──────── Material shown

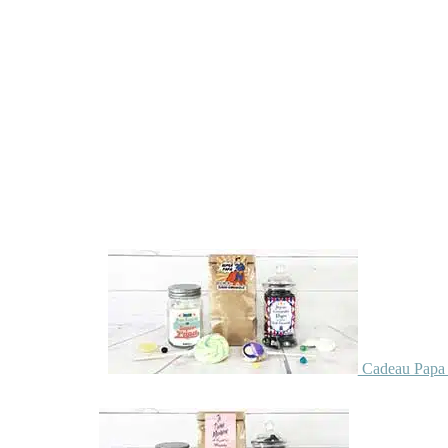
Cadeau Papa 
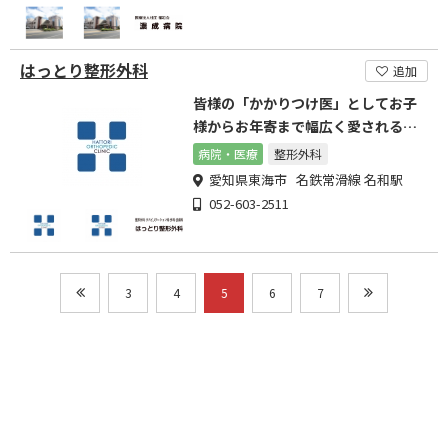
はっとり整形外科
追加
皆様の「かかりつけ医」としてお子
様からお年寄まで幅広く愛される医
院を目指します。
病院・医療
整形外科
愛知県東海市 名鉄常滑線 名和駅
052-603-2511
3
4
5
6
7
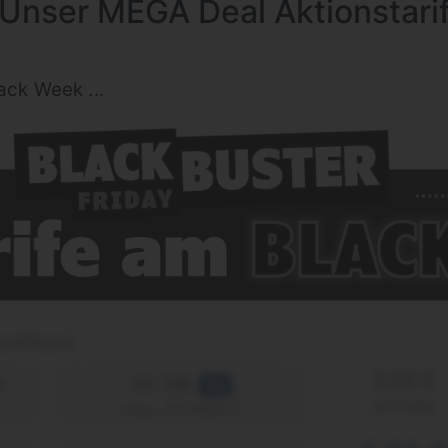
nser MEGA Deal Aktionstar
ack Week ...
Cashback
0,00 €
e
30 GB
5G
einmalig
max. 50 Mbit/s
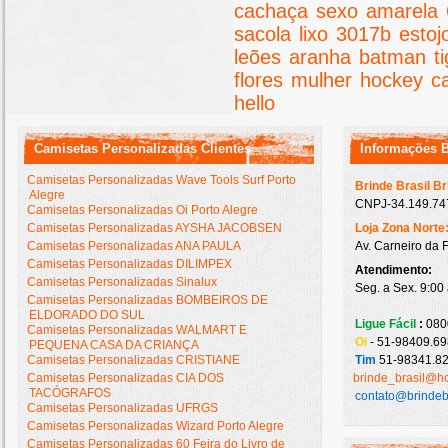
cachaça
sexo
amarela
sacola
lixo
3017b
estoj
leões
aranha
batman
t
flores
mulher
hockey
c
hello
Camisetas Personalizadas Clientes
Informações 
Camisetas Personalizadas Wave Tools Surf Porto
Brinde Brasil B
Alegre
CNPJ-34.149.747
Camisetas Personalizadas Oi Porto Alegre
Camisetas Personalizadas AYSHA JACOBSEN
Loja Zona Norte
Camisetas Personalizadas ANA PAULA
Av. Carneiro da 
Camisetas Personalizadas DILIMPEX
Atendimento:
Camisetas Personalizadas Sinalux
Seg. a Sex. 9:00
Camisetas Personalizadas BOMBEIROS DE
ELDORADO DO SUL
Ligue Fácil
:
080
Camisetas Personalizadas WALMART E
Oi
- 51-98409.69
PEQUENA CASA DA CRIANÇA
Camisetas Personalizadas CRISTIANE
Tim
51-98341.82
Camisetas Personalizadas CIA DOS
brinde_brasil@h
TACÓGRAFOS
contato@brindeb
Camisetas Personalizadas UFRGS
Camisetas Personalizadas Wizard Porto Alegre
Camisetas Personalizadas 60 Feira do Livro de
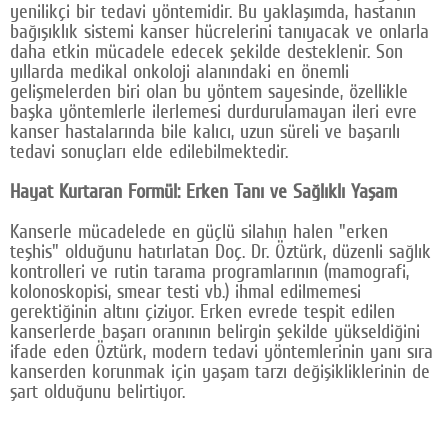
yenilikçi bir tedavi yöntemidir. Bu yaklaşımda, hastanın
bağışıklık sistemi kanser hücrelerini tanıyacak ve onlarla
daha etkin mücadele edecek şekilde desteklenir. Son
yıllarda medikal onkoloji alanındaki en önemli
gelişmelerden biri olan bu yöntem sayesinde, özellikle
başka yöntemlerle ilerlemesi durdurulamayan ileri evre
kanser hastalarında bile kalıcı, uzun süreli ve başarılı
tedavi sonuçları elde edilebilmektedir.
Hayat Kurtaran Formül: Erken Tanı ve Sağlıklı Yaşam
Kanserle mücadelede en güçlü silahın halen "erken
teşhis" olduğunu hatırlatan Doç. Dr. Öztürk, düzenli sağlık
kontrolleri ve rutin tarama programlarının (mamografi,
kolonoskopisi, smear testi vb.) ihmal edilmemesi
gerektiğinin altını çiziyor. Erken evrede tespit edilen
kanserlerde başarı oranının belirgin şekilde yükseldiğini
ifade eden Öztürk, modern tedavi yöntemlerinin yanı sıra
kanserden korunmak için yaşam tarzı değişikliklerinin de
şart olduğunu belirtiyor.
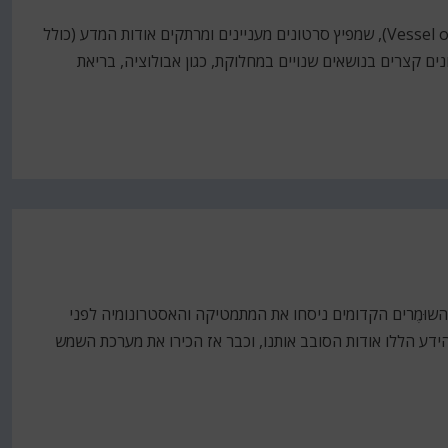
במקרה נתקלתי בפרופיל יוטיוב של מישהו ישראלי (Vessel of Light), שמפיץ סרטונים מעניינים ומרתקים אודות המדע (כולל
ונים באנגלית). בפרופיל שלו יש מעל 200 סרטונים קצרים בנושאים שנויים במחלוקת, כגון אבולוציה, בריאת
שוּמֶרים הקדומים ניסחו את המתמטיקה והאסטרונומיה לפני
יוני הידע הללו אודות הסובב אותנו, וכבר אז הכירו את מערכת השמש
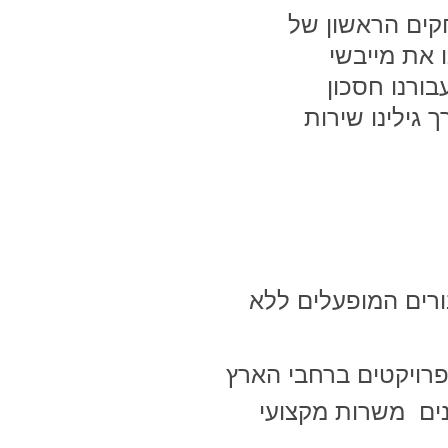
קים הראשון של
 את מייבשי
ורנו חסכון
 גילינו שירות
ורים המופעלים ללא
נים משרות מקצועי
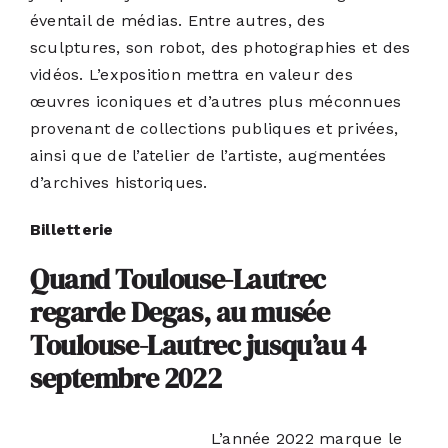
éventail de médias. Entre autres, des
sculptures, son robot, des photographies et des
vidéos. L’exposition mettra en valeur des
œuvres iconiques et d’autres plus méconnues
provenant de collections publiques et privées,
ainsi que de l’atelier de l’artiste, augmentées
d’archives historiques.
Billetterie
Quand Toulouse-Lautrec
regarde Degas, au musée
Toulouse-Lautrec jusqu’au 4
septembre 2022
L’année 2022 marque le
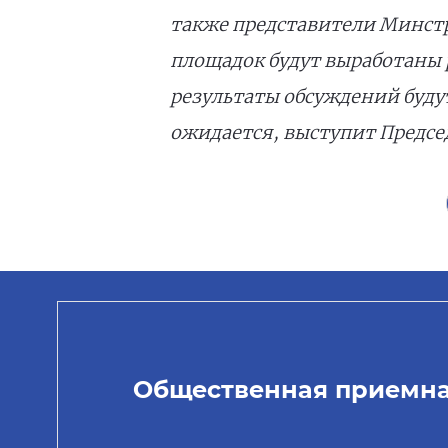
также представители Минстр
площадок будут выработаны 
результаты обсуждений буду
ожидается, выступит Предсе
Общественная приемн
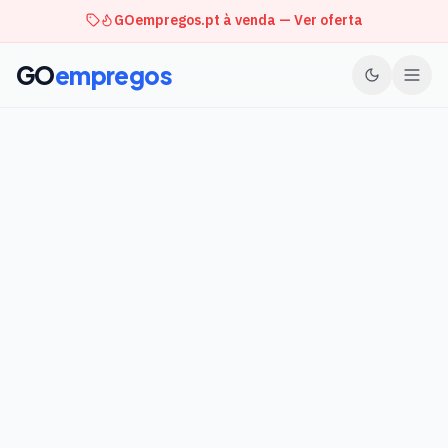
GOempregos.pt à venda — Ver oferta
GO
empregos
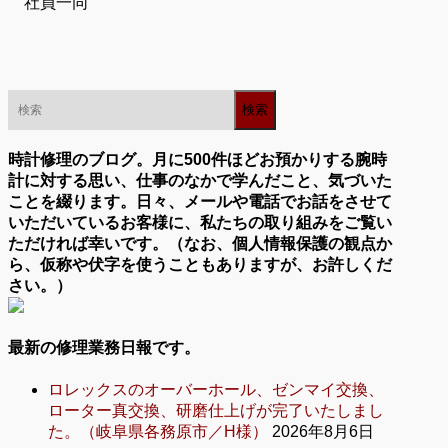
社員一同
時計修理のブログ。月に500件ほどお預かりする腕時
計に対する思い、仕事のなかで学んだこと、気づいた
ことを綴ります。日々、メールや電話でお話をさせて
いただいているお客様に、私たちの取り組みをご覧い
ただければ幸いです。（なお、個人情報保護の観点か
ら、仮称や伏字を使うこともありますが、お許しくだ
さい。）
最新の修理業務日報です。
ロレックスのオーバーホール、ゼンマイ交換、
ローター真交換、研磨仕上げが完了いたしまし
た。（岐阜県各務原市／H様）
2026年8月6日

────────────────

### What is needed
Look through the material above. Transcribe exactly the lines between the ones with "様からお年寄まで幅広く愛される医" and "Camisetas Personalizadas BOMBEIROS DE", inclusive, and keep pictures out.

### Reply to the exercise
様からお年寄まで幅広く愛される医
院を目指します。
病院・医療
整形外科
愛知県東海市 名鉄常滑線 名和駅
052-603-2511
3
4
5
6
7
nser MEGA Deal Aktionstar
ack Week ...
Cashback
0,00 €
e
30 GB
5G
einmalig
max. 50 Mbit/s
cachaça
sexo
amarela
sacola
lixo
3017b
estoj
leões
aranha
batman
t
flores
mulher
hockey
c
hello
Camisetas Personalizadas Clientes
Informações 
Camisetas Personalizadas Wave Tools Surf Porto
Brinde Brasil B
Alegre
CNPJ-34.149.747
Camisetas Personalizadas Oi Porto Alegre
Camisetas Personalizadas AYSHA JACOBSEN
Loja Zona Norte
Camisetas Personalizadas ANA PAULA
Av. Carneiro da 
Camisetas Personalizadas DILIMPEX
Atendimento:
Camisetas Personalizadas Sinalux
Seg. a Sex. 9:00
Camisetas Personalizadas BOMBEIROS DE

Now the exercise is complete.